Heat map of homophobic and racist tweets - washedup
http://users.humboldt.edu/mstephens/hate/hate_map.html#

======
deltaqueue
Nearly all questions answered in the "about map" link:

=========================================

The data behind this map is based on every geocoded tweet in the United States
from June 2012 - April 2013 containing one of the 'hate words'. This equated
to over 150,000 tweets and was drawn from the DOLLY project based at the
University of Kentucky.

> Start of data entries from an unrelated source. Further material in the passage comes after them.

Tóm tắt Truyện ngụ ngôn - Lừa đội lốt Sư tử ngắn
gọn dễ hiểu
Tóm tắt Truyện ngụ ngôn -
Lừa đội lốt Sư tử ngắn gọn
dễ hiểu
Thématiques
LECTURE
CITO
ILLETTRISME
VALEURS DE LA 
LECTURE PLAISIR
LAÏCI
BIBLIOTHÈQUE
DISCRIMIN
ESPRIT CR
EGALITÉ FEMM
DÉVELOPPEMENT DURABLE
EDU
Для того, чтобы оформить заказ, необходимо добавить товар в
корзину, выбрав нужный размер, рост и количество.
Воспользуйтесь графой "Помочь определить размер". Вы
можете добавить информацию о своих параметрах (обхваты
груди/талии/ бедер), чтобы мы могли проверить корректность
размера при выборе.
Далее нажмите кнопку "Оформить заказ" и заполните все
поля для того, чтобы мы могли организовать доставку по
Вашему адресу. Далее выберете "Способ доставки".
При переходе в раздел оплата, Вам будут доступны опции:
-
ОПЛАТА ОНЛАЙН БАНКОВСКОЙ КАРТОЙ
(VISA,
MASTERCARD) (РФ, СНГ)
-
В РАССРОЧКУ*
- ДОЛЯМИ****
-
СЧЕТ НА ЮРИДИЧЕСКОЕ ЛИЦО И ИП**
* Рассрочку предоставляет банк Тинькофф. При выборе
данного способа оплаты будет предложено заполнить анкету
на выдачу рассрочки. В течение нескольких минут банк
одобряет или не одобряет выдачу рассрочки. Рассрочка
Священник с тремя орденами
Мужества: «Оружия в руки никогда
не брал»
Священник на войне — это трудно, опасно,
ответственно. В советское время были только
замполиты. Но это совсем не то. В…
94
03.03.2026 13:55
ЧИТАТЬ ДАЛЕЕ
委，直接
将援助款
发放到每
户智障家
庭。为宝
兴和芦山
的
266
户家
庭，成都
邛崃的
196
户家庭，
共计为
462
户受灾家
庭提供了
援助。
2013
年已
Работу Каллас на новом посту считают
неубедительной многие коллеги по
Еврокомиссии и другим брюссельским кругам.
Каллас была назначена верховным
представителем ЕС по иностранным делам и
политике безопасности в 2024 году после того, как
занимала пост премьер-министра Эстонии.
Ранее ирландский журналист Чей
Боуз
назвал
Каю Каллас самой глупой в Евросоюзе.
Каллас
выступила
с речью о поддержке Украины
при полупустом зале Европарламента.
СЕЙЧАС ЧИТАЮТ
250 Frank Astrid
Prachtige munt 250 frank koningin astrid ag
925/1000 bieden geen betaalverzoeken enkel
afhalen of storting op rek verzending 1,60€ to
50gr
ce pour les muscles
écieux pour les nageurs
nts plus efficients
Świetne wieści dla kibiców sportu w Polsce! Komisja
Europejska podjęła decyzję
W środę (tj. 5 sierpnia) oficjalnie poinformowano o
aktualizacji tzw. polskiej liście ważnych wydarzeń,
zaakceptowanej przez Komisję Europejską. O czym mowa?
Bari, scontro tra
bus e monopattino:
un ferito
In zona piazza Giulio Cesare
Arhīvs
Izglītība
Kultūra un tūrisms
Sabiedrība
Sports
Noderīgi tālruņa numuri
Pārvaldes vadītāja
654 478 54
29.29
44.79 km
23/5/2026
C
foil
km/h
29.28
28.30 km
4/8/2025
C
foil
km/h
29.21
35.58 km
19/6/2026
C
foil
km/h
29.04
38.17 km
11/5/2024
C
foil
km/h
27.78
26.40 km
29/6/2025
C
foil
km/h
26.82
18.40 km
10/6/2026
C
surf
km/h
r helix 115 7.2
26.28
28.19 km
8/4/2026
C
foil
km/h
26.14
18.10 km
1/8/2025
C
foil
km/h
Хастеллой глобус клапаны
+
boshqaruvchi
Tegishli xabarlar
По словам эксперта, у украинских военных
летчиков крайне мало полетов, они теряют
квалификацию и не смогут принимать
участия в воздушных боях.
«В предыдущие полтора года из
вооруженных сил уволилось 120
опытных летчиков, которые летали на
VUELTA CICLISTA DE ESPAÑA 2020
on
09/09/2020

Because algorithmic sentiment analysis would
automatically classify any tweet containing 'hate words' as "negative," this
project relied upon the HSU students to read the entirety of tweet and
classify it as positive, neutral or negative based on a predefined rubric.
Only those tweets that were identified by human readers as negative were used
in this analysis.

To produce the map all tweets containing each 'hate word' were aggregated to
the county level and normalized by the total twitter traffic in each county.
Counties were reduced to their centroids and assigned a weight derived from
this normalization process. This was used to generate a heat map that
demonstrates the variability in the frequency of hateful tweets relative to
all tweets over space. Where there is a larger proportion of negative tweets
referencing a particular 'hate word' the region appears red on the map, where
the proportion is moderate, the word was used less (although still more than
the national average) and appears a pale blue on the map. Areas without
shading indicate places that have a lower proportion of negative tweets
relative to the national average.

The numbers that appear in the map during a mouse hover indicate the total
number of hateful tweets and number of unique users sending them in each
county.

==========================================

EDIT: The mouse overs don't appear to work very well in Chrome or Firefox, but
from the one or two times I was able to see some numbers it appears that each
red circle may be a dozen or less tweets. Also, the hot zones dissipate
significantly the further you zoom in, so without any statistics or numbers
it's difficult to draw conclusions.

A very interesting experiment, but given that the data is only normalized by
Twitter traffic (non-response bias) this is in no way indicative of the actual
distribution of racism.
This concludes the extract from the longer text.